Right around the time I was contemplating how I’d be able to type with one hand while the other arm was in a full cast, and then how I’d do it with the other when the other was in a full cast, I got a call from my buddy Chad Robertson in Detroit. We’ve known each other since college, and we’ve shared many conversations over many root beers about all kinds of stuff, but mostly about cars. Chad’s a bona fide car guy; not a hobbyist like me. He’s worked for Chrysler for 13 years, and he knows his product forward and backward. It’s because of Chad that my wife bought her first car, a Jeep Liberty, in 2001. She still drives it.
Even though I hadn’t spoken with Chad in way too long, he could sense something was wrong.
“You sound bummed out,” he said.
“I think I’m having a midlife crisis,” I replied. “I woke up this morning with elbows that don’t work, a car I don’t want, an upcoming birthday I don’t want to celebrate, and Care Bear posters I don’t understand.”
“Well, that’s about the strangest rant I’ve ever heard,” he said, quite matter-of-factly. “Sorry, but I can’t help you with any of that. Except the car.
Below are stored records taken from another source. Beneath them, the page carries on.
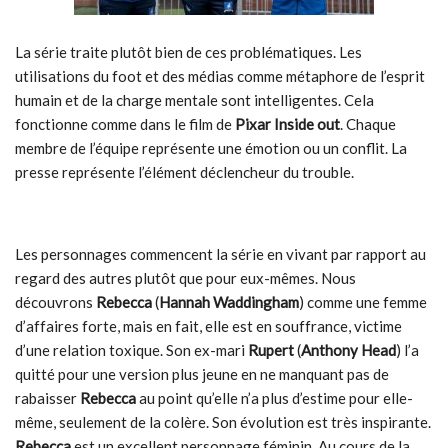
La série traite plutôt bien de ces problématiques. Les
utilisations du foot et des médias comme métaphore de l’esprit
humain et de la charge mentale sont intelligentes. Cela
fonctionne comme dans le film de
Pixar
Inside out
. Chaque
membre de l’équipe représente une émotion ou un conflit. La
presse représente l’élément déclencheur du trouble.
Les personnages commencent la série en vivant par rapport au
regard des autres plutôt que pour eux-mêmes. Nous
découvrons
Rebecca
(
Hannah Waddingham
) comme une femme
d’affaires forte, mais en fait, elle est en souffrance, victime
d’une relation toxique. Son ex-mari
Rupert
(
Anthony Head
) l’a
quitté pour une version plus jeune en ne manquant pas de
rabaisser
Rebecca
au point qu’elle n’a plus d’estime pour elle-
même, seulement de la colère. Son évolution est très inspirante.
Rebecca
est un excellent personnage féminin. Au cours de la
You need an American muscle car if for no other reason than to be a surrogate for your own aging, deteriorating muscles.”
That was the sort of call to action I needed. Chad was right. I may be getting older and my muscles less muscular, but American cars are getting stronger. And that, dear readers, is why this is a good phase. An important phase. Like the Chrysler corporation itself — like America itself — I might ebb and flow physically and mentally as the years tick by. But just like the company that manufactured my new 2013 Dodge Charger in the best country in the world, don’t count me out just yet. I’ll get my elbows fixed. I’ll hang another Care Bear poster. And then I’ll come back better than ever. The auto industry; the airline industry; the human body; America – all are fluent in two languages: strength and growth. We’re all going to continue to grow strong.